Tony Southgate, winemaker at Brightwater Vineyards in Nelson
The first Sauvignon Blanc vines were planted in Marlborough in 1973 at Montana (now Brancott Estate), with the variety becoming emblematic of the region. Marlborough is today New Zealand’s biggest wine producing region.
Of the total 36,192 hectares of vineyards planted in the country, 24,020ha are in Marlborough, with 21,016 being Sauvignon Blanc. For comparison, just 4,744ha are planted in Hawke’s Bay, New Zealand’s second biggest grape growing region.
The region continues to enjoy vast commercial success with Sauvignon, but with plantings in Marlborough now almost at capacity, growers are coming under increasing pressure to crop at higher levels to meet demand, explained Tony Southgate, winemaker at Brightwater Vineyards in nearby Nelson, which is in turn putting pressure on winemakers to drop their prices.
“Sauvignon Blanc is just so price competitive,” he said, speaking to the drinks business. “That’s having an effect on growers, who are starting to crop higher and so you can produce it for less and it’s driving the price down.
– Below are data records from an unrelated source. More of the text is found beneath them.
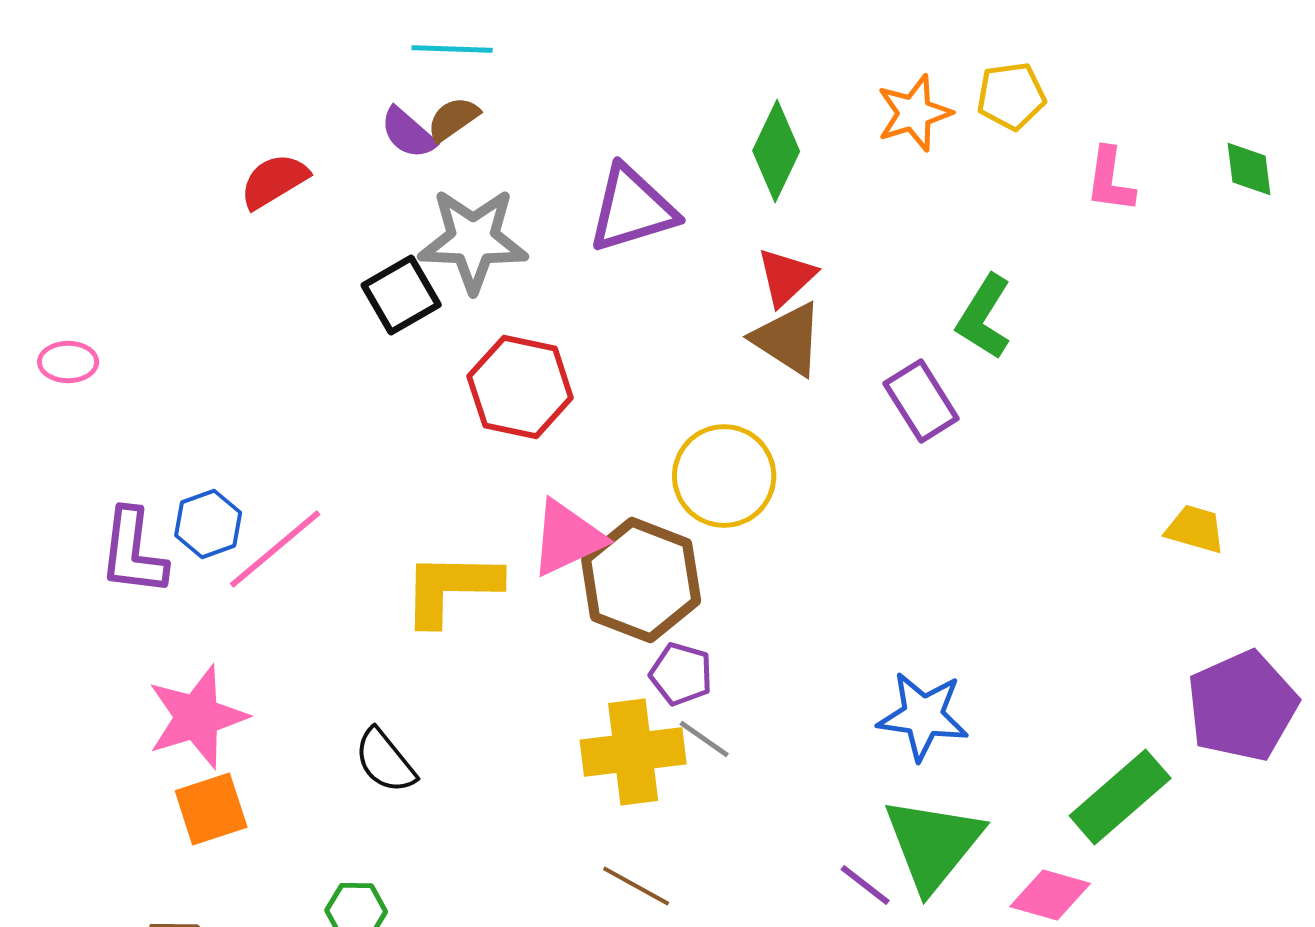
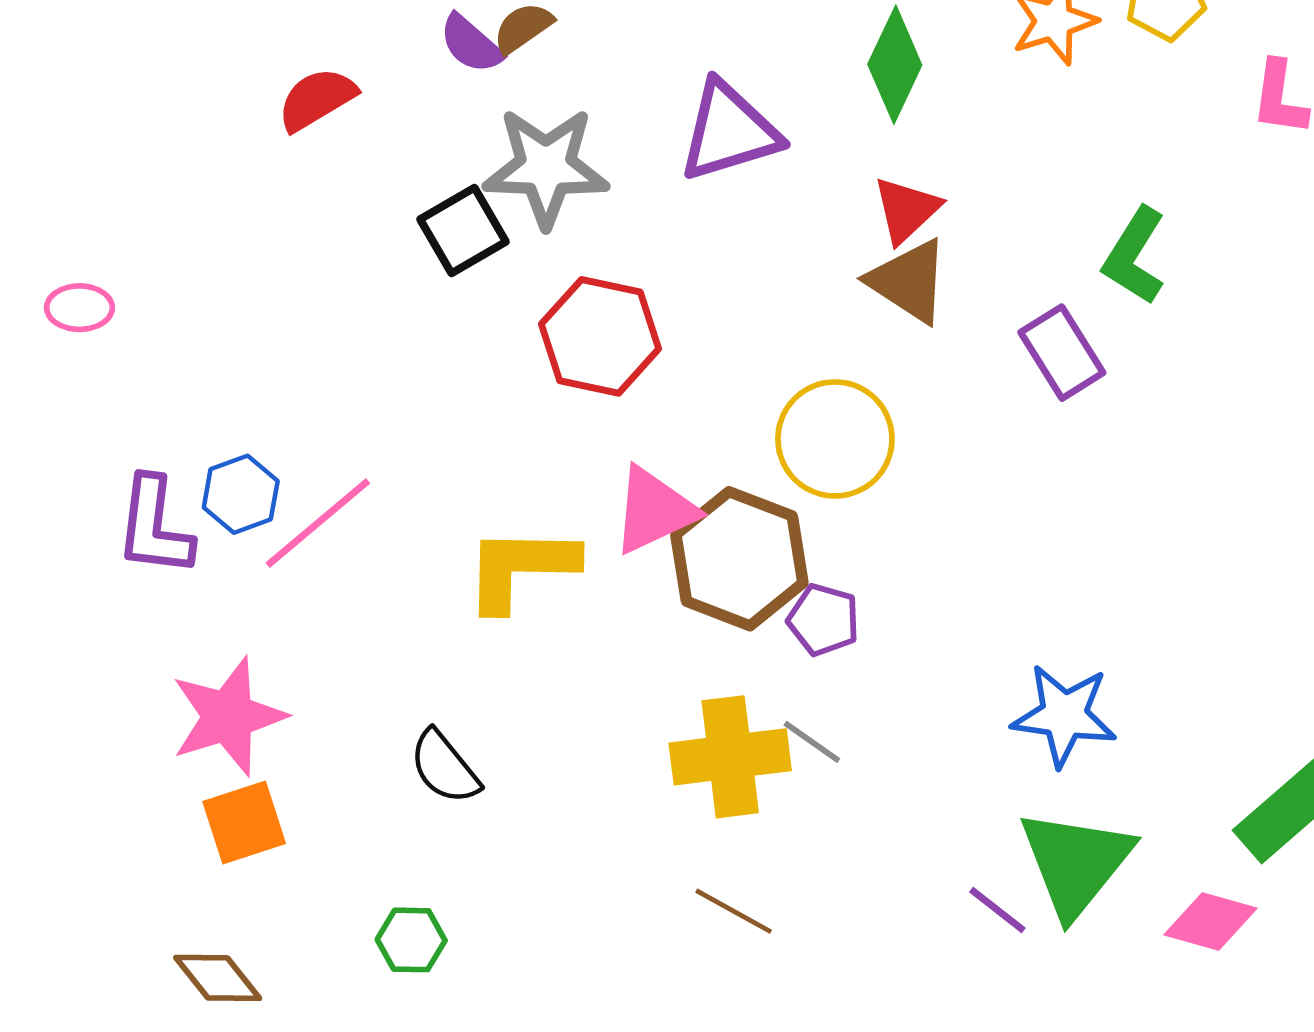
purple pentagon: (681, 674) -> (823, 620), moved

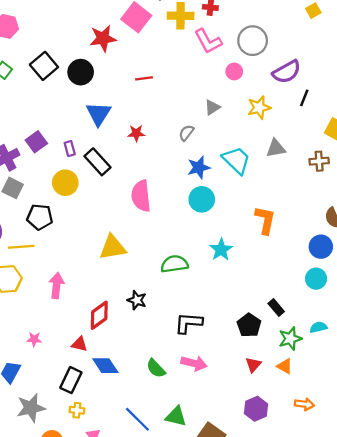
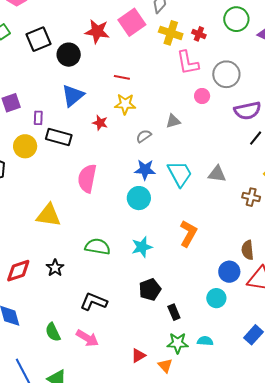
yellow star: (259, 108) -> (125, 104), moved
black rectangle: (98, 162) -> (59, 137), turned -50
black pentagon: (249, 325) -> (150, 290), moved

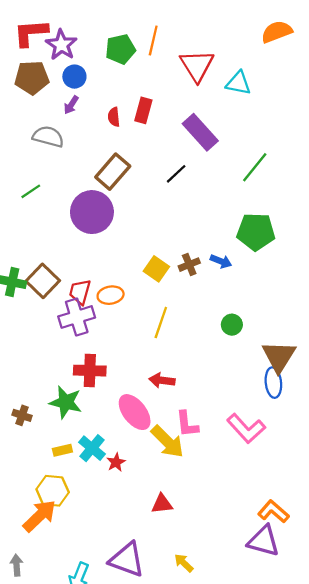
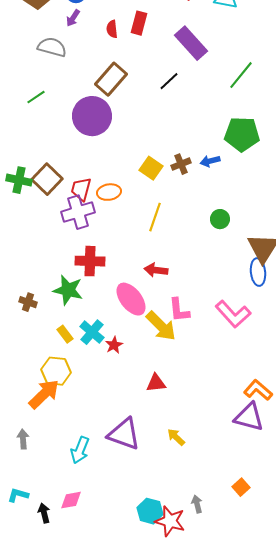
blue arrow: (221, 261) -> (210, 161), turned 144
yellow rectangle: (62, 450) -> (65, 334), turned 66

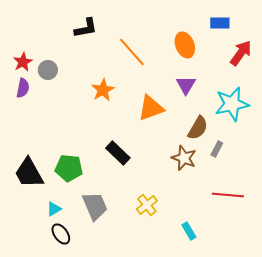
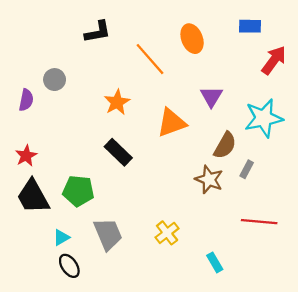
orange ellipse: (185, 45) -> (192, 39), moved
red star: (23, 62) -> (26, 156), moved
black rectangle: (118, 153) -> (118, 152), moved

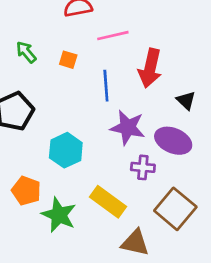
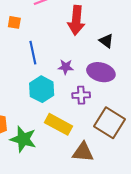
blue line: (106, 86) -> (33, 53), moved
purple star: (128, 127) -> (66, 67), size x0.6
cyan hexagon: (66, 150) -> (42, 89), moved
We have taken contract winemaking but we have held our price point in what has been an extremely competitive last few years,” he said. “Lots of people aren’t holding their price.”
Rather than compete on price with Marlborough Sauvignon, Southgate is taking Brightwater’s production in the opposite direction, producing smaller volume wines at higher price points, using oak barriques to produce a “more interesting” style of Sauvignon, highlighting its barrel fermented 2015 Brightwater Lord Rutherford Sauvignon Blanc, which retails at NZ$30.
“You are looking at a smaller market, but at a consumer that knows what they want and has money,” he said. “When we made it we didn’t know what to expect. We made it seriously and kept the NZ character to the core but on the riper, more concentrated spectrum. We only made five barrels and that was reserved when in barrel.
“We have to convert more conventional Sauvignon Blanc in our vineyards across to this – basically much lower crops. I think the classic style of NZ Sauvignon will continue, but for us, being boutique and wanting to hold our price, we are diversifying into higher markets.”
‘Acoustic version of Marlborough Sauvignon’
Brightwater’s change in direction represents a wider trend rippling through Marlborough, with an increasing number of winemakers experimenting with oak, bottle age and wild ferments, bringing another layer to the region’s offer, evolving away from the one-dimensional model of New Zealand Sauvignon Blanc.
“We used to do one style and that was pick up all of the fruit that you could and bottle it as fresh as possible and hit the market one year after it was grown,” said Jean-Charles Van Hove, of Clos Marguerite in Marlborough.
“Now, people are starting to play with bottle ferment and extended lees contact. You like to keep the wines in tank and in bottle for an extended period of time. Some people play with wild ferment. I’m not a huge fan but some people like that, you get that funky character. We are getting much more interesting Sauvignon now than we had 20 years ago by far, but the undertone is always Marlborough Sauvignon, you can’t miss it.”
Te Whare Ra in Marlborough is just one producer experimenting with different styles of Sauvignon, having released its first barrel-fermented Sauvignon Blanc, from the 2015 vintage, last year.
Anna Flowerday, owner of Te Whare Ra in Marlborough
“People are exploring the boundaries but still being true to the classic style,” said Anna Flowerday, winemaker and owner of TWE. “We are about making authentic wine that shows it’s place. We didn’t want to use new oak because that detracts from the fruit purity. It’s almost like an acoustic version of Marlborough. It’s not that electric guitar but a quieter version of Sauvignon.”
For Flowerday, the next chapter of Marlborough Sauvignon Blanc will be exploring sub regional difference.
“With what we are seeing in the UK there’s this overriding Marlborough brand about it,” she said. “But I think the next chapter is showing the diversity of even classically made Sauvignon Blanc and the soil types across the valley. We can’t talk about it as three sub regions. We want to keep it simple but you could split it into eight sub regions. I think it will be about the complexity and drilling down on a single vineyard and saying this is our variation of Marlborough.
“For those that sell on premise that’s important because if people have six Sauvignon Blancs on their list there needs to be a difference. If we are going to mature as a region that’s the next step, that sub regional difference.”